Fin qui le buone notizie (e proprio il fatto di portarci a chiamarle così è la più grande vittoria di tale strategia), perché invece non c’è stato alcun dietro front per quanto riguarda la riforma del codice penale che apre all’ingresso di nuovi soggetti nelle Rems. In questo caso a nulla sono valsi gli appelli per evitare un’involuzione rispetto a un tema, la chiusura degli Opg (ospedali psichiatrici giudiziari), su cui si era appena finito di mostrare “cauto ottimismo” (altra formula inevitabile). Tra le tante voci di protesta, riprendiamo alcuni passaggi da uno scritto pubblicato da Pietro Pellegrini, direttore del Dipartimento salute mentale dell’Ausl di Parma. Pur criticando la direzione intrapresa con l’emendamento al ddl Giustizia, Pellegrini cerca di essere costruttivo nello sforzarsi di spiegare al legislatore come si stia reiterando una logica carceraria dalla quale il mondo della psichiatria cerca invece di affrancarsi fin dai tempi di Franco Basaglia e della legge che da lui ha preso il nome.
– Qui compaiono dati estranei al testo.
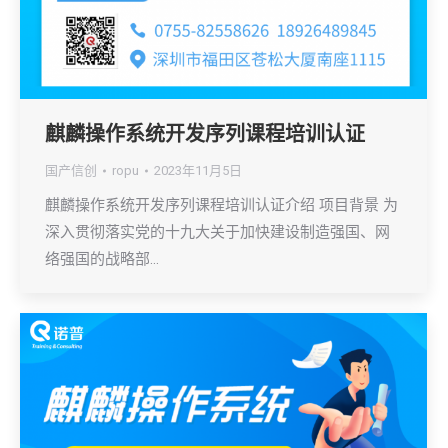
麒麟操作系统开发序列课程培训认证
国产信创
ropu
2023年11月5日
麒麟操作系统开发序列课程培训认证介绍 项目背景 为
深入贯彻落实党的十九大关于加快建设制造强国、网
络强国的战略部…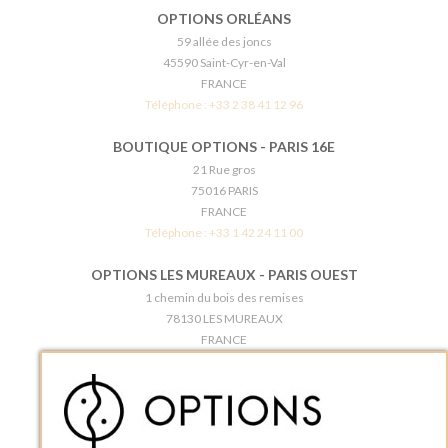
OPTIONS ORLÉANS
59 allée des joncs
45590 Saint-Cyr-en-Val
FRANCE
Téléphone :
+33 2 38 41 12 96
BOUTIQUE OPTIONS - PARIS 16E
21 Rue gros
75016 PARIS
FRANCE
Téléphone :
+33 1 42 24 11 00
OPTIONS LES MUREAUX - PARIS OUEST
1 chemin du bois des remises
78130 LES MUREAUX
FRANCE
Téléphone :
+33 1 34 92 20 00
BOUTIQUE OPTIONS - PARIS 5E
5 quai de la tournelle
75005 Paris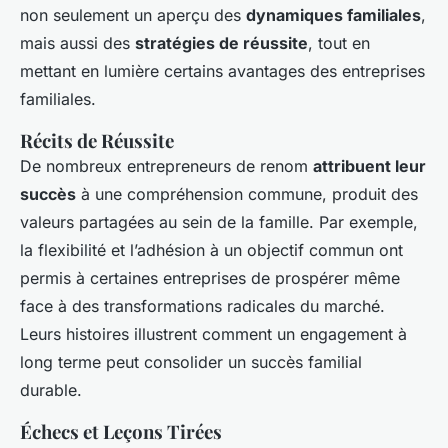
non seulement un aperçu des
dynamiques familiales
,
mais aussi des
stratégies de réussite
, tout en
mettant en lumière certains avantages des entreprises
familiales.
Récits de Réussite
De nombreux entrepreneurs de renom
attribuent leur
succès
à une compréhension commune, produit des
valeurs partagées au sein de la famille. Par exemple,
la flexibilité et l’adhésion à un objectif commun ont
permis à certaines entreprises de prospérer même
face à des transformations radicales du marché.
Leurs histoires illustrent comment un engagement à
long terme peut consolider un succès familial
durable.
Échecs et Leçons Tirées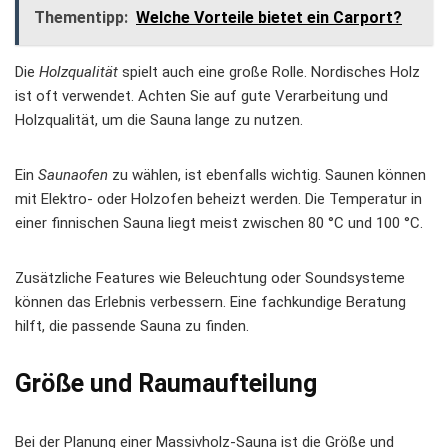
Thementipp:
Welche Vorteile bietet ein Carport?
Die
Holzqualität
spielt auch eine große Rolle. Nordisches Holz
ist oft verwendet. Achten Sie auf gute Verarbeitung und
Holzqualität, um die Sauna lange zu nutzen.
Ein
Saunaofen
zu wählen, ist ebenfalls wichtig. Saunen können
mit Elektro- oder Holzofen beheizt werden. Die Temperatur in
einer finnischen Sauna liegt meist zwischen 80 °C und 100 °C.
Zusätzliche Features wie Beleuchtung oder Soundsysteme
können das Erlebnis verbessern. Eine fachkundige Beratung
hilft, die passende Sauna zu finden.
Größe und Raumaufteilung
Bei der Planung einer Massivholz-Sauna ist die Größe und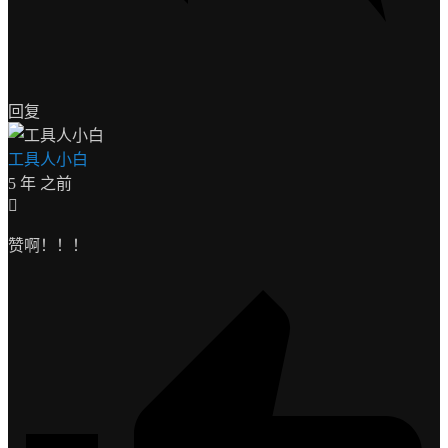
回复
工具人小白
5 年 之前
赞啊！！！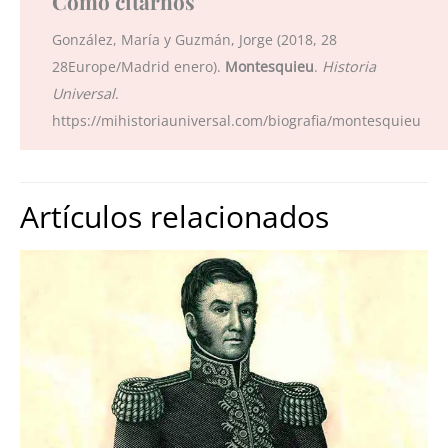
Cómo citarnos
González, María y Guzmán, Jorge (2018, 28
28Europe/Madrid enero).
Montesquieu
.
Historia
Universal
.
https://mihistoriauniversal.com/biografia/montesquieu
Artículos relacionados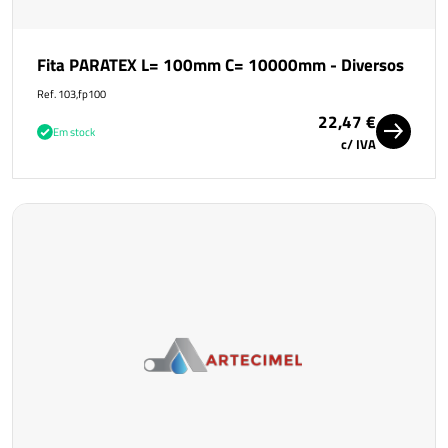
Fita PARATEX L= 100mm C= 10000mm - Diversos
Ref. 103,fp100
22,47 €
Em stock
c/ IVA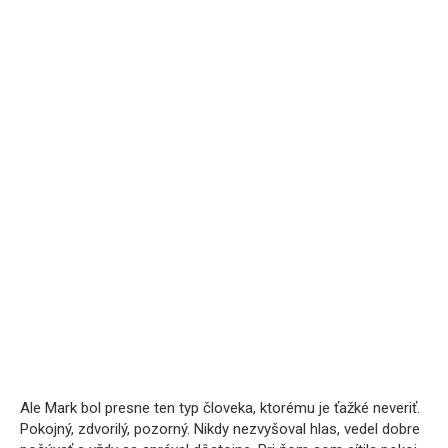
Ale Mark bol presne ten typ človeka, ktorému je ťažké neveriť.
Pokojný, zdvorilý, pozorný. Nikdy nezvyšoval hlas, vedel dobre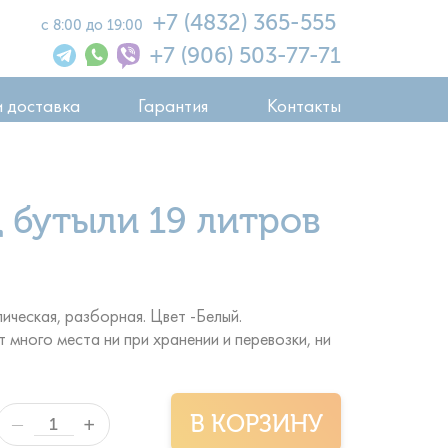
+7 (4832) 365-555
с 8:00 до 19:00
+7 (906) 503-77-71
и доставка
Гарантия
Контакты
 бутыли 19 литров
ическая, разборная. Цвет -Белый.
 много места ни при хранении и перевозки, ни
В КОРЗИНУ
+
—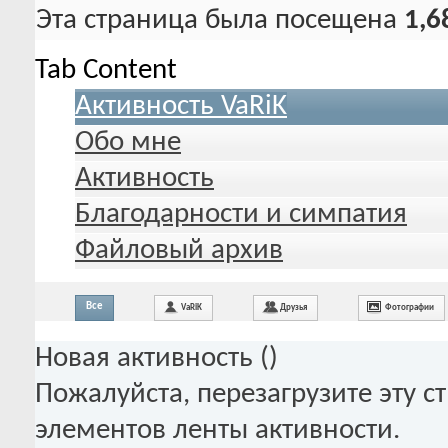
Эта страница была посещена
1,6
Tab Content
Активность VaRiK
Обо мне
Активность
Благодарности и симпатия
Файловый архив
Все
VaRiK
Друзья
Фотографии
Новая активность (
)
Пожалуйста, перезагрузите эту с
элементов ленты активности.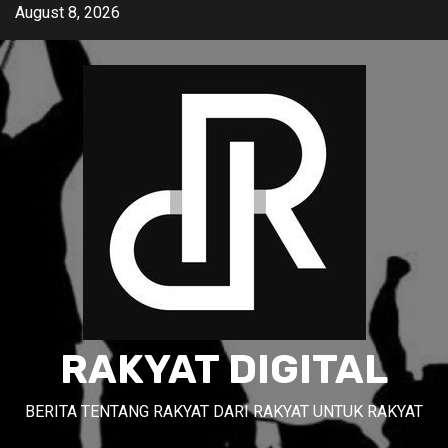
Skip
August 8, 2026
to
content
RAKYAT DIGITAL
BERITA TENTANG RAKYAT DARI RAKYAT UNTUK RAKYAT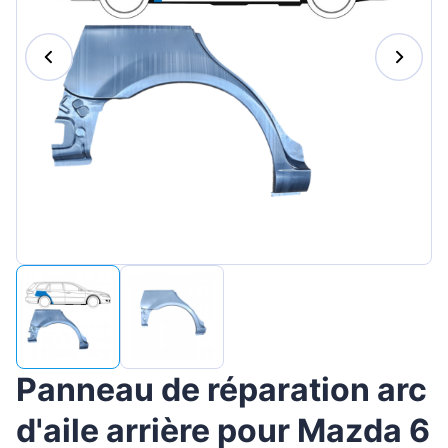
Magyar
Lietuvių
Hrvatski
Português
Slovenian
Latvian
Slovenčina
Panneau de réparation arc
d'aile arrière pour Mazda 6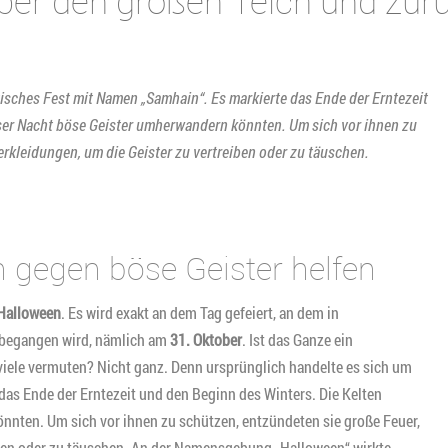
über den großen Teich und zur
tisches Fest mit Namen „Samhain“. Es markierte das Ende der Erntezeit
eser Nacht böse Geister umherwandern könnten. Um sich vor ihnen zu
rkleidungen, um die Geister zu vertreiben oder zu täuschen.
 gegen böse Geister helfen
Halloween
. Es wird exakt an dem Tag gefeiert, an dem in
begangen wird, nämlich am
31. Oktober
. Ist das Ganze ein
 viele vermuten? Nicht ganz. Denn ursprünglich handelte es sich um
 das Ende der Erntezeit und den Beginn des Winters. Die Kelten
nten. Um sich vor ihnen zu schützen, entzündeten sie große Feuer,
eiben oder zu täuschen. An der Namensgebung „Halloween“ wirkte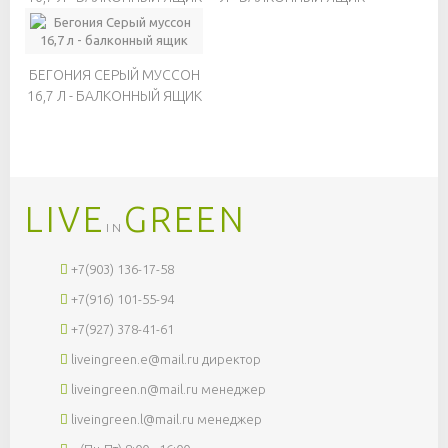
БЕГОНИЯ СЕРЫЙ МУССОН
16,7 Л - БАЛКОННЫЙ ЯЩИК
LIVE
GREEN
IN
+7(903) 136-17-58
+7(916) 101-55-94
+7(927) 378-41-61
liveingreen.e@mail.ru
директор
liveingreen.n@mail.ru
менеджер
liveingreen.l@mail.ru
менеджер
«Le Rems in quanto “Residenze” hanno evidenziato punti di forza ma anche evidenti limiti e, come previsto dalla legge 81/2014, devono conservare una funzione residuale. Non solo ma considerare la Rems la sola sede idonea per le sopraggiunte infermità mentali in corso di detenzione (art 148 c.p.), le osservazioni (art.112 c.p) significa non solo correre il rischio di avere “miniOPG”, ma di stabilizzare e non rendere residuali le Rems e spingere il sistema ad aprire altre Rems quando invece occorrerebbe una profonda riforma dell’assistenza psichiatrica negli istituti di pena (accompagnata da una forte spinta alla regionalizzazione, umanizzazione e alla promozione dei diritti) e creando valide alternative nel territorio come per altro indicato nella relazione finale degli Stati Generali per l’Esecuzione della Pena. Occorre passare dalle Rems ai Progetti Terapeutico Riabilitativi Individualizzati per persone con disturbi mentali autrici di reato da realizzarsi nelle sedi più adeguate. Al contempo è utile aprire sperimentazioni per i soggetti più gravi, complessi e non responder, che pongono anche alti problemi di custodia. […] Prevedere ope legis chi può entrare nelle Rems significa seguire un ragionamento giuridico e una possibile via di uscita per istituti di pena sovraffollati. L’approccio medico vuole che si proceda ad una diversificazione dei bisogni e alla definizione degli interventi per intensità di cura lasciando in secondo piano le posizioni giuridiche delle persone».